Classifying Dogs’ Activities
What we wanted to do
In addition to providing general activity information, we wanted to provide pet owners with insights into the type of activities their dogs perform (e.g. playing, walking, resting, etc.). By classifying specific activities, Whistle enables pet owners to:
a) Access a journal that automatically logs their dog's daily activities.
b) Track their dog's activities while they are away.
c) Understand how the activities they do with their dog (walks, play time, etc.) influence their dog's overall health and well being.
In order to accurately classify individual activities, we had to go beyond the data processing methods used by most activity tracking devices and use machine learning methodologies. Machine learning is a well-researched and rapidly expanding field; however, it hasn't yet been used to classify dogs' daily activities.
How we did it
The starting point for this classification process comes from a series of 3-D acceleration measurements we acquire 50 times per second. In order to make the classification feasible, the measurements are summarized using a series of numbers that are more related to the dog's activity than to other influencing factors such as the orientation of the Whistle device or the size of the dog. In machine learning parlance, each number in this summary is typically referred to as a “data feature” and all of the numbers together are called a "feature vector".
To calculate each of the data features, the sensor measurements that we get are divided into a series of relatively short blocks of data, so that each block is mostly made up of a single type of activity. For each of these blocks, our feature vector is made up of over 20 different data features from both the time and frequency domains.
As an example of how these data features are related back to different types of dog activities, consider a relatively simple data feature, the standard deviation. The standard deviation is a measure of the variation of the acceleration measurements about the mean. The graph below shows the standard deviation for an accelerometer during a trip to the park to play fetch.
How is the standard deviation related to a dog's activities?
When the dog is resting, the sensor hardly moves at all, which results in a very small standard deviation.
When the dog is walking, the sensor registers each of the dog's steps, so the standard deviation goes up slightly.
When the dog plays fetch, all the running and jumping results in a much larger standard deviation, but note that play time also includes lulls in the data when the dog is waiting for the ball to be thrown.
Based on these results, it may seem like activities could be classified just using the standard deviation data feature. However, activities other than running and jumping (e.g. scratching or shaking) can also result in a large standard deviation, and would result in misclassifications. By using a variety of data features in addition to the standard deviation, the relationships between multiple features can often be used to distinguish between these different types of events.
While we might (with enough caffeine and sleepless nights) be able to manually derive some basic rules to determine the type of of activity a dog performed based on a few data features (for simple activities of course), it is much faster, simpler, and more accurate to automatically determine these rules using supervised learning.
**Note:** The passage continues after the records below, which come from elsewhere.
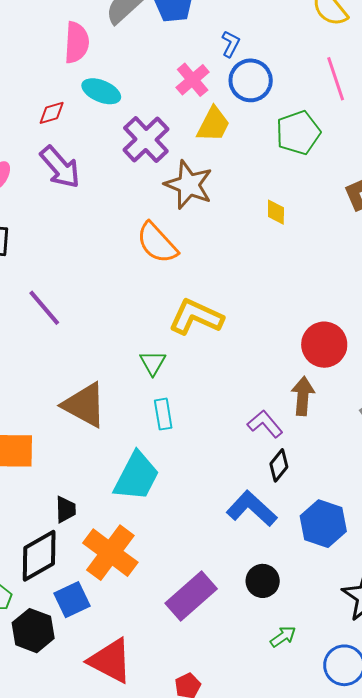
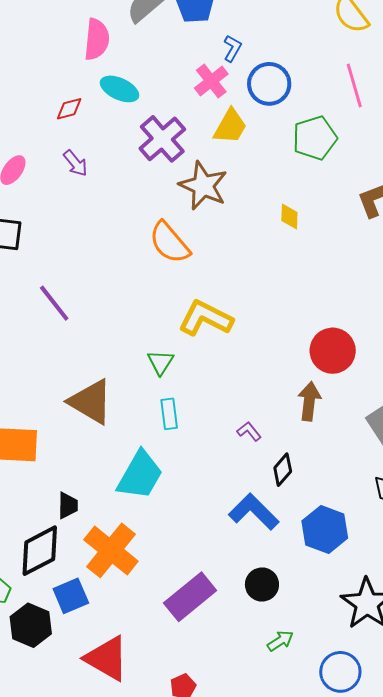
blue L-shape: (231, 44) -> (232, 48), moved
purple arrow: (60, 167) -> (76, 163), size x0.6
purple L-shape: (265, 424) -> (249, 431), moved, size x0.7

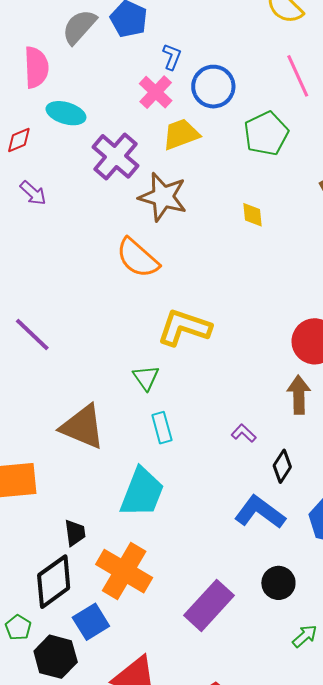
yellow trapezoid: (230, 126) -> (181, 134), turned -132

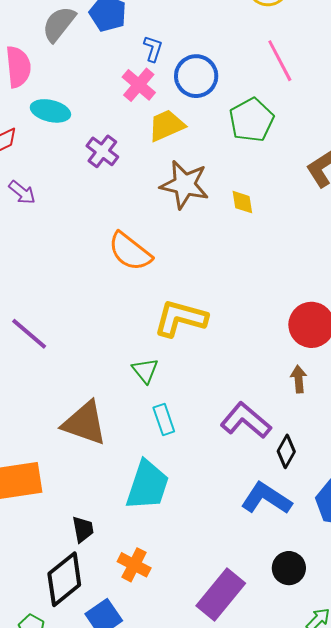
purple cross: (116, 156) -> (102, 151), size x0.7
brown star: (163, 197) -> (185, 185), moved
brown arrow: (299, 395) -> (299, 379), size x0.7
purple L-shape: (244, 433) -> (246, 421), size x2.0
orange cross: (124, 571) -> (134, 565), size x0.6

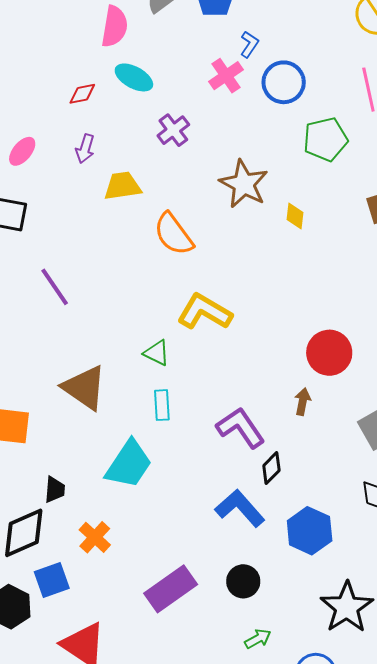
yellow trapezoid: (166, 125) -> (122, 186), moved
purple arrow: (22, 192) -> (85, 149), turned 52
green triangle: (145, 371) -> (157, 353), turned -40

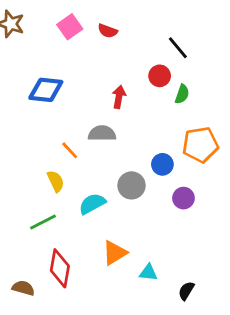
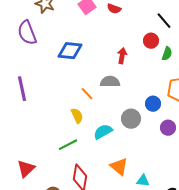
orange triangle: (115, 253) -> (119, 167), turned -48

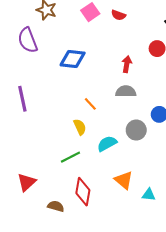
gray semicircle: (110, 82) -> (126, 91), moved

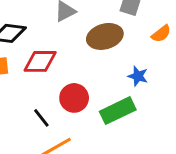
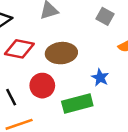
brown ellipse: (105, 36) -> (61, 53), moved

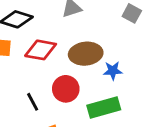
blue star: (100, 78) -> (113, 71), moved, turned -30

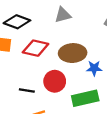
black line: (33, 102) -> (27, 91), turned -56

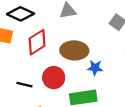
red diamond: (36, 48) -> (37, 42), turned -50

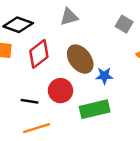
brown ellipse: (74, 50) -> (80, 59), turned 56

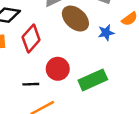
brown ellipse: (80, 59) -> (75, 19), moved
blue star: (104, 76) -> (106, 33), moved

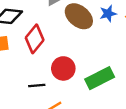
blue star: (106, 33) -> (108, 14), moved

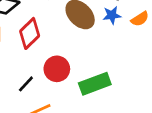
black line: (37, 86) -> (26, 84), turned -49

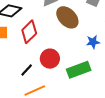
blue star: (112, 15) -> (93, 42), moved

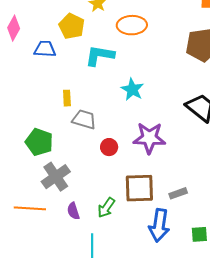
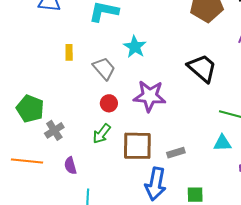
gray trapezoid: (84, 119) -> (104, 69), moved, turned 30
green pentagon: (39, 142) -> (30, 109), moved
gray cross: (56, 177) -> (54, 130), size x0.7
green arrow: (106, 208) -> (102, 134), moved

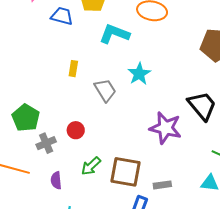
purple star: (150, 96) -> (165, 128), moved
red circle: (109, 103) -> (76, 130), moved
green arrow: (102, 134) -> (91, 166), moved

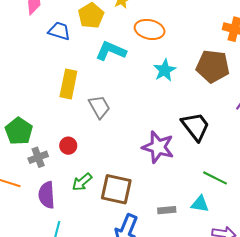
yellow rectangle: (73, 69) -> (68, 84), size x1.8
cyan star: (139, 74) -> (165, 70), moved
purple semicircle: (56, 180) -> (47, 195), size x1.5
gray rectangle: (162, 185) -> (167, 210), moved

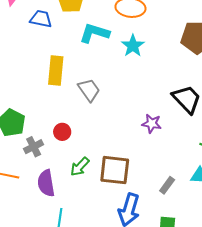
cyan star: (165, 70) -> (133, 46), moved
purple star: (158, 147) -> (152, 124), size x0.6
gray rectangle: (167, 210) -> (167, 185), turned -42

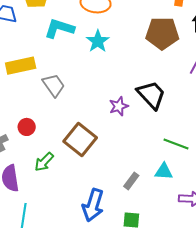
yellow rectangle: (56, 71) -> (21, 66), turned 72
purple star: (152, 124) -> (119, 106), moved, turned -30
brown square: (115, 170) -> (80, 139), moved, turned 32

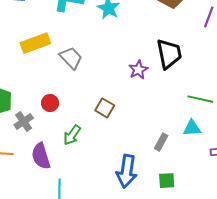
black trapezoid: (151, 95) -> (169, 54), turned 40
brown square: (80, 139) -> (105, 108), size x0.6

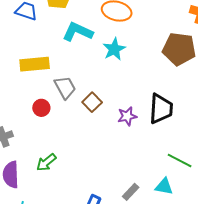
red circle: (50, 103) -> (41, 108), moved
brown square: (105, 108) -> (92, 102), moved

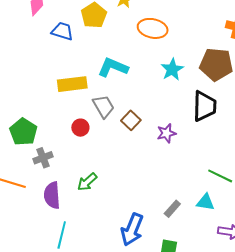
cyan L-shape: (78, 32) -> (113, 67), moved
cyan star: (114, 49) -> (172, 69), moved
black trapezoid: (161, 109) -> (204, 106), moved

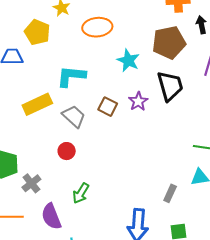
brown square: (131, 120) -> (108, 107), moved
red circle: (80, 128) -> (67, 151), moved
purple star: (166, 133) -> (138, 101), moved

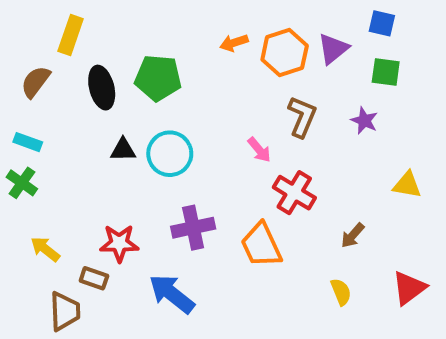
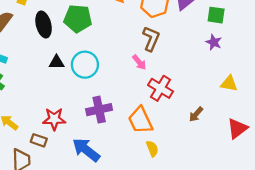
brown L-shape: (302, 117) -> (151, 39), moved
purple star: (364, 121) -> (214, 42), moved
red triangle: (409, 288) -> (237, 128), moved
yellow semicircle: (341, 292) -> (152, 149), moved

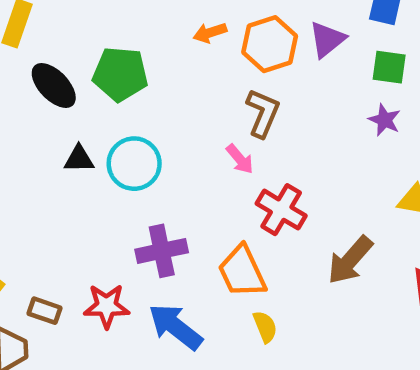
black ellipse: (44, 24) -> (54, 85), turned -30
brown arrow: (196, 114) -> (350, 260), size x1.6
red star: (54, 119) -> (107, 306), moved
blue arrow: (86, 150) -> (175, 327), moved

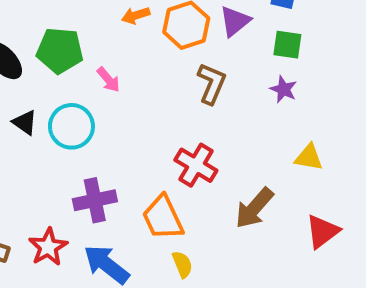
brown L-shape: (263, 113) -> (212, 84), moved
black triangle: (79, 159) -> (25, 122), turned 36
pink arrow: (240, 159) -> (108, 80), moved
red star: (107, 306) -> (48, 247), turned -30

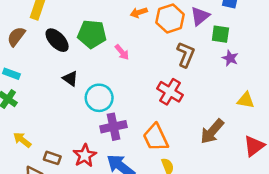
green square: (287, 45) -> (220, 34), moved
cyan circle: (71, 126) -> (99, 98), moved
red cross: (196, 165) -> (170, 92), moved

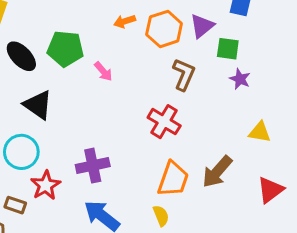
black triangle: (70, 79) -> (38, 105), size x1.5
cyan circle: (99, 98) -> (21, 152), moved
orange trapezoid: (156, 137) -> (173, 179), moved, turned -136
red star: (85, 155) -> (46, 185), moved

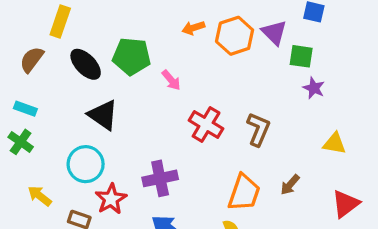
purple triangle: (202, 26) -> (274, 33), turned -36
brown L-shape: (184, 74) -> (258, 129), moved
red cross: (164, 122) -> (206, 125), moved
brown arrow: (217, 172) -> (290, 185), size x0.6

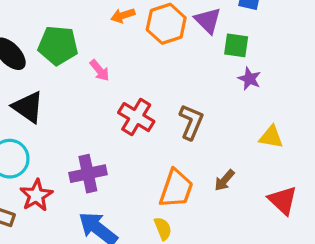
red triangle: (346, 204) -> (283, 200), turned -40

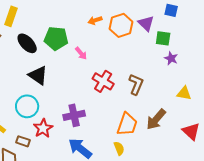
brown arrow: (224, 180) -> (156, 119), size x1.6

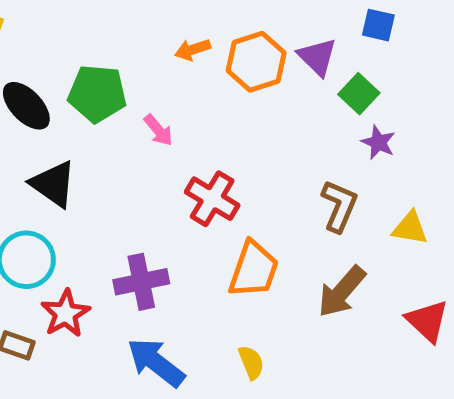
green square: (163, 38) -> (359, 94), turned 35
brown L-shape: (136, 84) -> (339, 206), moved
orange trapezoid: (127, 124) -> (254, 270), moved

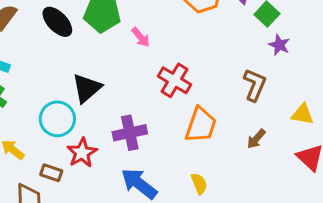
black triangle: (53, 184) -> (87, 88), moved, turned 44
yellow triangle: (410, 228) -> (302, 114), moved
brown arrow: (342, 292) -> (256, 139), size x0.6

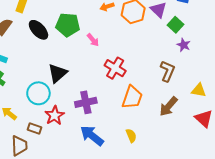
brown arrow: (256, 139) -> (168, 106), size x1.5

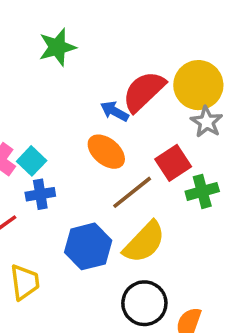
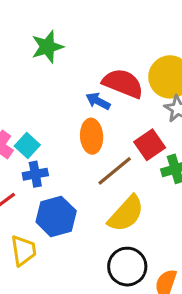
red semicircle: (144, 91) -> (123, 83), turned 66
orange ellipse: (106, 152) -> (92, 136), turned 48
blue hexagon: (88, 246) -> (56, 216), moved

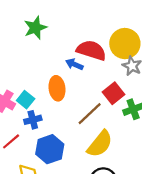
orange ellipse: (92, 136) -> (57, 88), moved

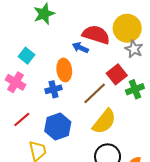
cyan square: (26, 100) -> (26, 56), moved
blue cross: (33, 120) -> (53, 89), moved

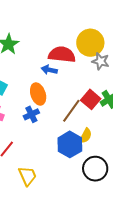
red square: (117, 74) -> (91, 99), moved
yellow semicircle: (104, 121) -> (86, 136), size x0.6
blue hexagon: (58, 127) -> (70, 144), moved

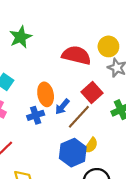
yellow circle: (90, 43) -> (108, 46), size x0.7
blue arrow: (49, 70) -> (62, 107), moved, turned -70
red square: (91, 99) -> (92, 92), moved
This machine learning method uses previous examples of each type of activity to determine what type of activity the dog is currently doing. In other words, the computer builds a model of what the feature vector “looks like” when the dog was walking or playing and classifies new data by comparing the new feature vector to each of these models and seeing which model it is most similar to.
To obtain the example data we needed to build these supervised learning models, we needed lots of help from our friends and families as well as the Humane Society of Silicon Valley. These volunteers helped us collect lots of data from dogs doing different activities. Using these data, we generated a large number of feature vectors from each of the activities, which we used to train support vector machines (SVMs) to classify each block of data as a specific type of activity. By applying the trained SVMs to a feature vector generated from a new block of data, we predict what type of activity the dog was doing when those data were acquired. We then aggregate the classifications from each of these small blocks of data into events so that we can help pet owners keep track of what their dog actually did throughout the day instead of just how many “points” they accumulated.
Whistle enables you to automatically keep track of your dog's activities and gives you further insight into your dog's life by creating and classifying events using machine learning.
While we have worked hard to develop this methodology so we can provide pet owners with an accurate journal of their dog’s activities, the classification process also allows us to integrate additional data so that we can continually improve our algorithms. As we continue to capture more data across various breeds, ages and weights, we will be able to provide users with insights into how their dogs compare to others for the very first time. In addition to refining our current classifications, we also plan to extend our algorithms to classify different types of activities.
May 31, 2013